• [Problem to solve]:
Scan the data below for lines holding the word "大陆汽车免费救援", and copy each line found.

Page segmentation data

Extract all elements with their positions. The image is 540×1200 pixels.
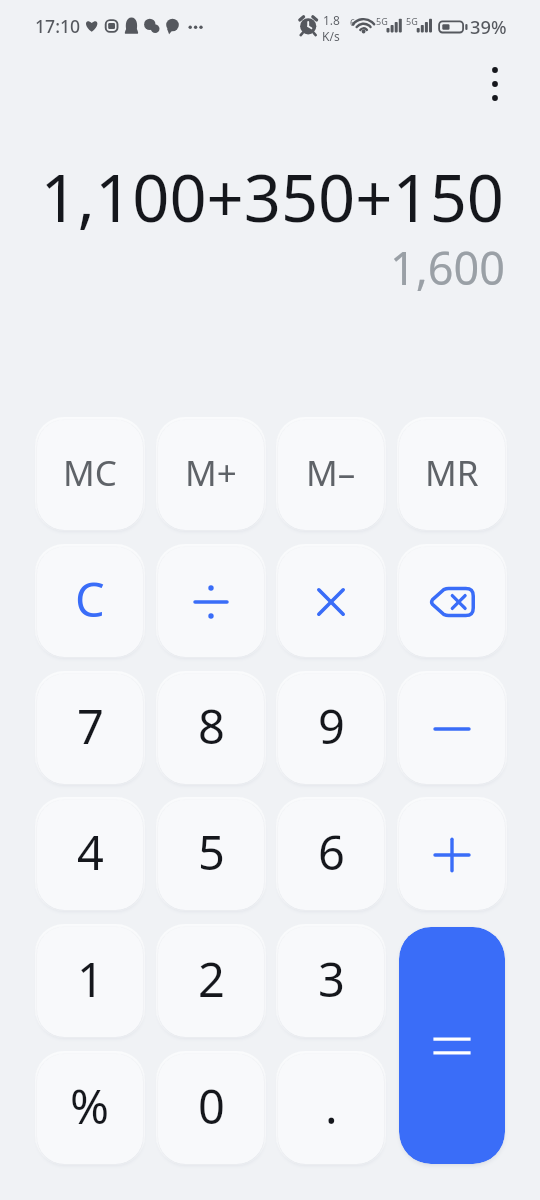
staticText: .	[325, 1074, 338, 1138]
button[interactable]: C	[37, 547, 143, 657]
staticText: 1,600	[389, 237, 505, 298]
button[interactable]: 5	[158, 800, 264, 910]
button[interactable]: 7	[37, 674, 143, 784]
staticText: 5G	[376, 15, 388, 27]
button[interactable]: Equals	[399, 927, 505, 1164]
button[interactable]: Backspace	[399, 547, 505, 657]
staticText: MR	[425, 449, 479, 497]
staticText: 17:10	[35, 14, 81, 38]
staticText: 0	[198, 1074, 225, 1138]
staticText: 6	[318, 820, 345, 884]
button[interactable]: Multiply	[278, 547, 384, 657]
staticText: 5G	[406, 15, 418, 27]
staticText: 4	[77, 820, 104, 884]
button[interactable]: M+	[158, 420, 264, 530]
staticText: MC	[63, 449, 117, 497]
staticText: %	[70, 1074, 110, 1138]
button[interactable]: MR	[399, 420, 505, 530]
staticText: 1,100+350+150	[40, 153, 504, 242]
staticText: K/s	[322, 28, 340, 44]
button[interactable]: Plus	[399, 800, 505, 910]
button[interactable]: 8	[158, 674, 264, 784]
button[interactable]: %	[37, 1054, 143, 1164]
staticText: 7	[77, 694, 104, 758]
staticText: 1.8	[323, 12, 340, 28]
button[interactable]: 9	[278, 674, 384, 784]
staticText: 8	[198, 694, 225, 758]
button[interactable]: M–	[278, 420, 384, 530]
button[interactable]: 0	[158, 1054, 264, 1164]
button[interactable]: 1	[37, 927, 143, 1037]
staticText: M+	[185, 449, 237, 497]
button[interactable]: Divide	[158, 547, 264, 657]
staticText: 9	[318, 694, 345, 758]
staticText: 6	[350, 16, 356, 28]
button[interactable]: 4	[37, 800, 143, 910]
staticText: 1	[77, 947, 104, 1011]
button[interactable]: More options	[471, 60, 519, 108]
staticText: 39%	[470, 14, 507, 39]
staticText: C	[75, 567, 105, 631]
button[interactable]: Minus	[399, 674, 505, 784]
staticText: 3	[318, 947, 345, 1011]
button[interactable]: MC	[37, 420, 143, 530]
staticText: M–	[306, 449, 356, 497]
staticText: 2	[198, 947, 225, 1011]
button[interactable]: 3	[278, 927, 384, 1037]
button[interactable]: 2	[158, 927, 264, 1037]
button[interactable]: 6	[278, 800, 384, 910]
button[interactable]: .	[278, 1054, 384, 1164]
staticText: 5	[198, 820, 225, 884]
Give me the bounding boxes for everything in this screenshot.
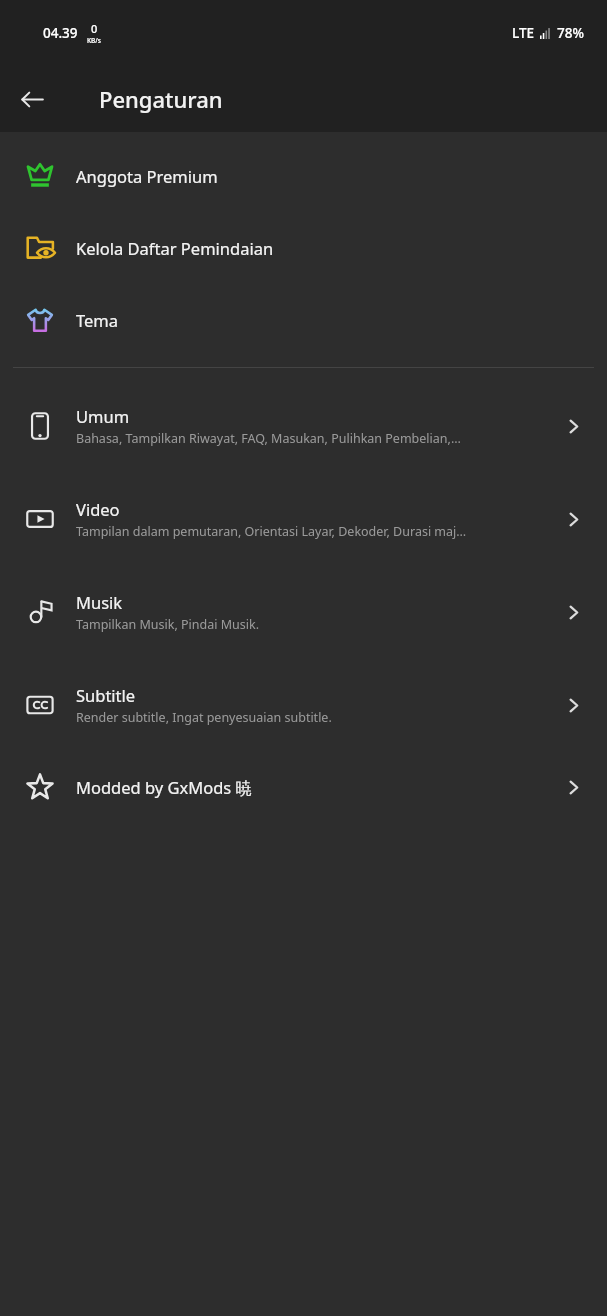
staticText: Musik	[76, 591, 123, 613]
staticText: Modded by GxMods 暁	[76, 776, 253, 799]
other: Open	[558, 504, 588, 534]
other: Open	[558, 597, 588, 627]
button[interactable]: Back	[8, 75, 56, 123]
button[interactable]: Musik	[0, 565, 607, 658]
staticText: Render subtitle, Ingat penyesuaian subti…	[76, 709, 332, 726]
staticText: 04.39	[43, 24, 78, 42]
staticText: KB/s	[87, 36, 102, 45]
staticText: 78%	[557, 24, 584, 42]
other: Open	[558, 772, 588, 802]
staticText: Tema	[76, 309, 119, 331]
other: Open	[558, 411, 588, 441]
staticText: Tampilkan Musik, Pindai Musik.	[76, 616, 259, 633]
staticText: Kelola Daftar Pemindaian	[76, 237, 274, 259]
staticText: LTE	[512, 24, 535, 42]
staticText: Umum	[76, 405, 130, 427]
button[interactable]: Kelola Daftar Pemindaian	[0, 212, 607, 284]
button[interactable]: Tema	[0, 284, 607, 356]
button[interactable]: Anggota Premium	[0, 140, 607, 212]
staticText: Tampilan dalam pemutaran, Orientasi Laya…	[76, 523, 467, 540]
button[interactable]: Video	[0, 472, 607, 565]
staticText: Video	[76, 498, 120, 520]
staticText: 0	[91, 21, 98, 36]
staticText: Pengaturan	[99, 84, 223, 114]
other: Open	[558, 690, 588, 720]
button[interactable]: Subtitle	[0, 658, 607, 751]
button[interactable]: Umum	[0, 379, 607, 472]
staticText: Anggota Premium	[76, 165, 218, 187]
button[interactable]: Modded by GxMods 暁	[0, 751, 607, 823]
staticText: Subtitle	[76, 684, 136, 706]
staticText: Bahasa, Tampilkan Riwayat, FAQ, Masukan,…	[76, 430, 461, 447]
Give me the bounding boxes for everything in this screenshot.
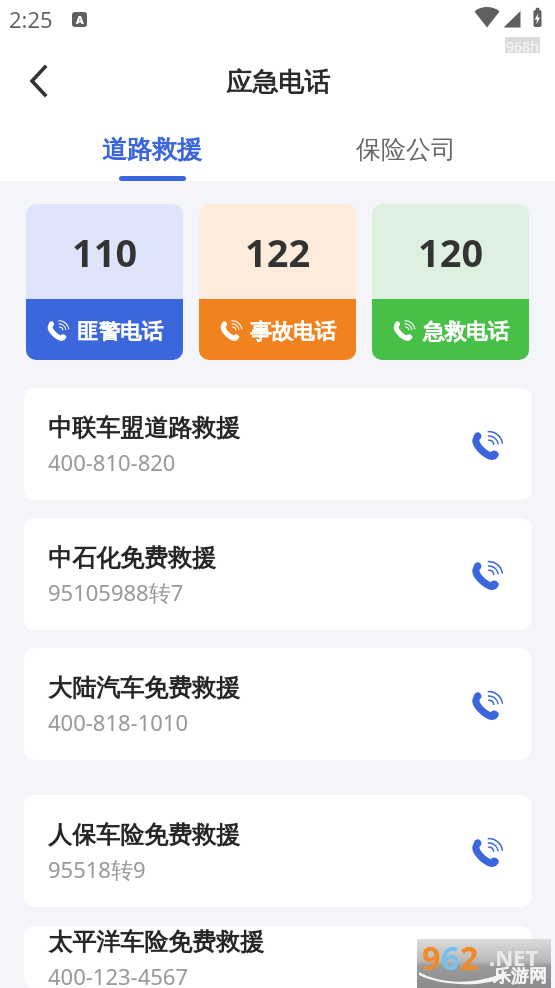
button[interactable]: 人保车险免费救援 — [24, 795, 531, 907]
staticText: 2 — [460, 936, 479, 980]
button[interactable]: 道路救援 — [52, 122, 252, 181]
button[interactable]: Call — [451, 926, 531, 988]
staticText: 乐游网 — [493, 965, 547, 988]
staticText: 122 — [245, 226, 311, 278]
button[interactable]: 太平洋车险免费救援 — [24, 926, 531, 988]
staticText: 6 — [441, 936, 460, 980]
staticText: 9 — [422, 936, 441, 980]
button[interactable]: 110 — [26, 204, 183, 360]
staticText: 大陆汽车免费救援 — [48, 673, 240, 703]
button[interactable]: 大陆汽车免费救援 — [24, 648, 531, 760]
staticText: 人保车险免费救援 — [48, 820, 240, 850]
staticText: 中石化免费救援 — [48, 543, 216, 573]
staticText: 95518转9 — [48, 854, 146, 884]
staticText: 中联车盟道路救援 — [48, 413, 240, 443]
staticText: 太平洋车险免费救援 — [48, 927, 264, 957]
button[interactable]: Back — [10, 53, 66, 109]
staticText: 急救电话 — [423, 318, 509, 345]
button[interactable]: 中联车盟道路救援 — [24, 388, 531, 500]
button[interactable]: 120 — [372, 204, 529, 360]
staticText: 道路救援 — [102, 134, 202, 165]
button[interactable]: 保险公司 — [306, 122, 506, 176]
button[interactable]: 122 — [199, 204, 356, 360]
staticText: 110 — [72, 226, 138, 278]
staticText: 匪警电话 — [77, 318, 163, 345]
staticText: 968h — [506, 37, 539, 53]
staticText: 400-123-4567 — [48, 961, 189, 988]
staticText: A — [76, 12, 84, 27]
button[interactable]: Call — [451, 388, 531, 500]
button[interactable]: 中石化免费救援 — [24, 518, 531, 630]
staticText: 95105988转7 — [48, 577, 184, 607]
button[interactable]: Call — [451, 795, 531, 907]
staticText: 400-818-1010 — [48, 707, 189, 737]
staticText: 事故电话 — [250, 318, 336, 345]
staticText: .NET — [489, 942, 539, 972]
staticText: 2:25 — [9, 4, 53, 34]
staticText: 应急电话 — [226, 66, 330, 99]
button[interactable]: Call — [451, 648, 531, 760]
staticText: 120 — [418, 226, 484, 278]
button[interactable]: Call — [451, 518, 531, 630]
staticText: 保险公司 — [356, 134, 456, 165]
staticText: 400-810-820 — [48, 447, 176, 477]
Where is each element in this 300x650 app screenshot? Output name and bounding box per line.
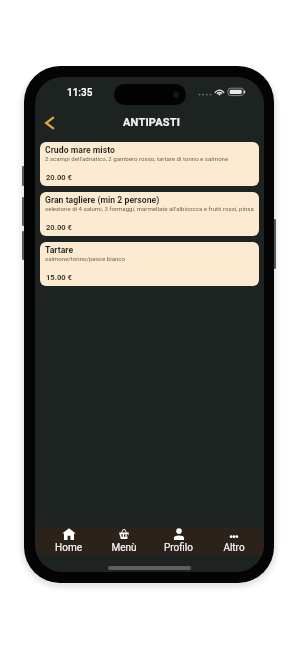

• [Response]:
staticText: 大陆汽车免费救援 — [48, 673, 240, 703]
button[interactable]: 大陆汽车免费救援 — [24, 648, 531, 760]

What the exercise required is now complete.